**Requirement**: The lines below starting at the line containing "For every named" and ending at the line containing "wróć (65, 122)" are to be repeated exactly, with both ends kept and nothing else added.

**Supplied material**:

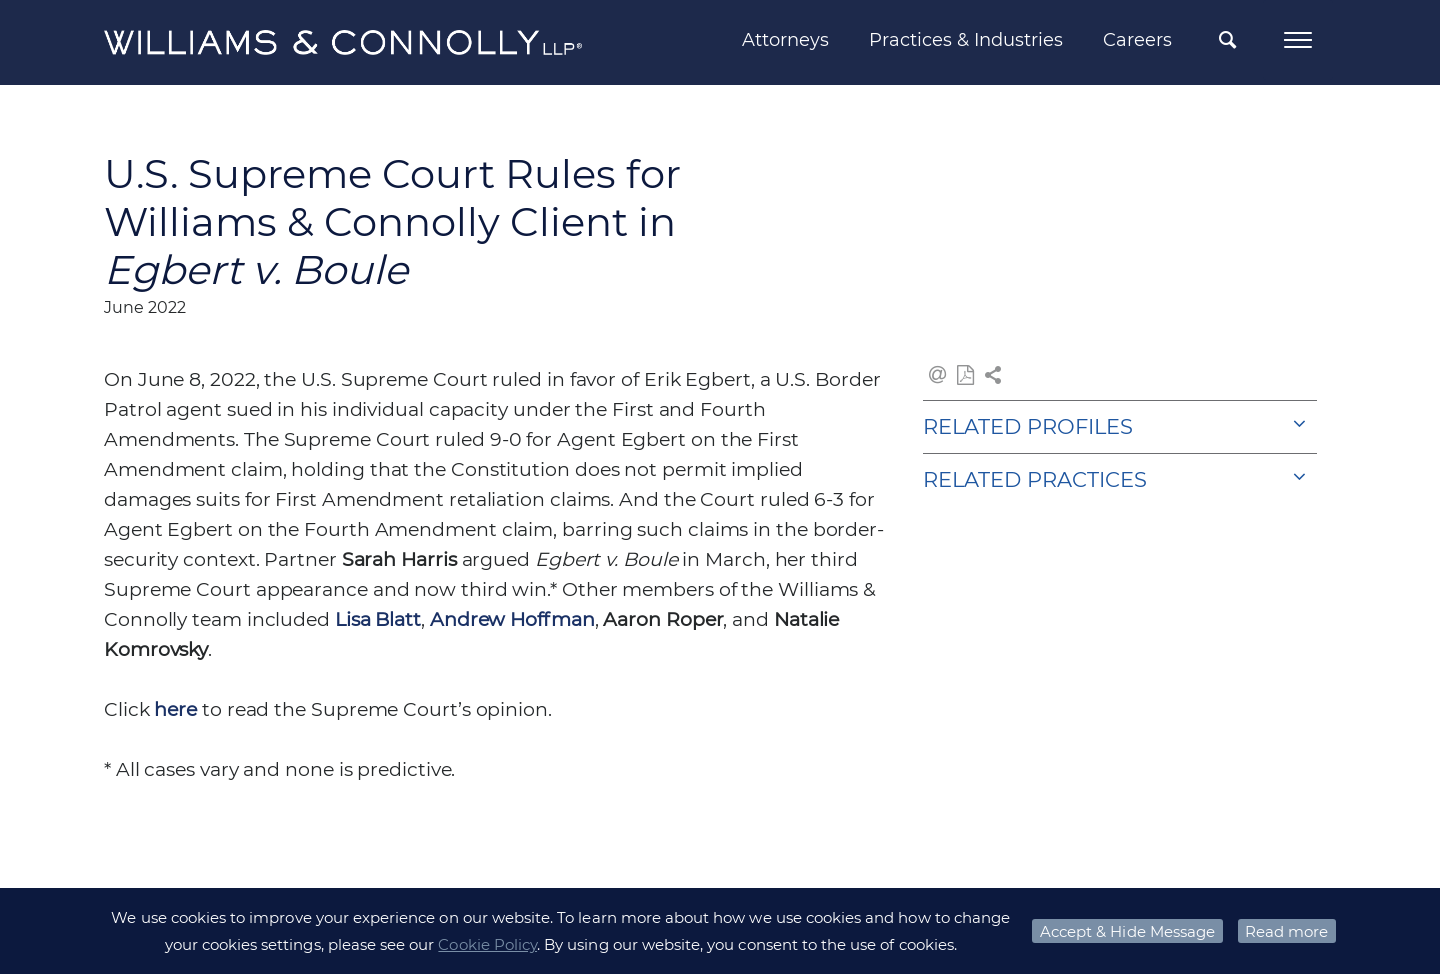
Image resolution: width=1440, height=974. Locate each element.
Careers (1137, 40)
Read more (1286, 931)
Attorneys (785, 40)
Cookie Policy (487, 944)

* * *

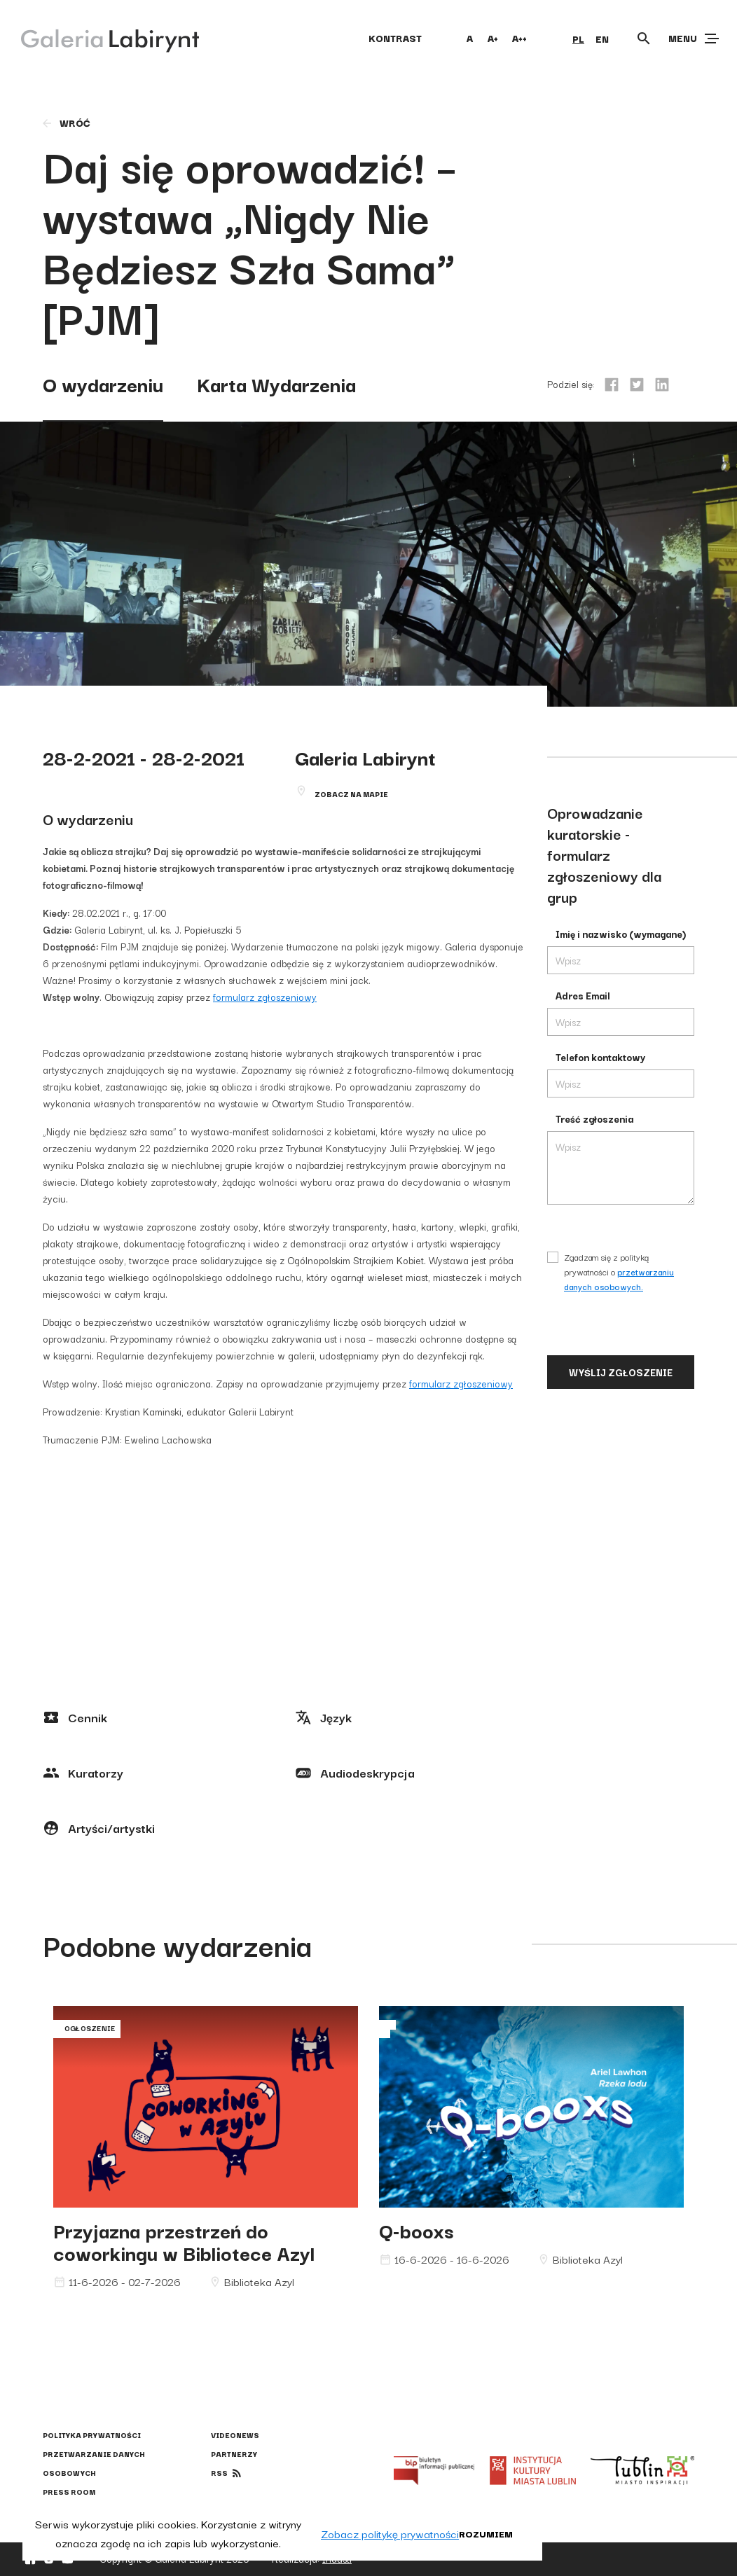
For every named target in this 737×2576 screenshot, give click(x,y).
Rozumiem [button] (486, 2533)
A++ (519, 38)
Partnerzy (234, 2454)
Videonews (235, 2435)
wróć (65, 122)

**Written solution**:
For every named target in this 737×2576 screenshot, give click(x,y).
Rozumiem [button] (486, 2533)
A++ (519, 38)
Partnerzy (234, 2454)
Videonews (235, 2435)
wróć (65, 122)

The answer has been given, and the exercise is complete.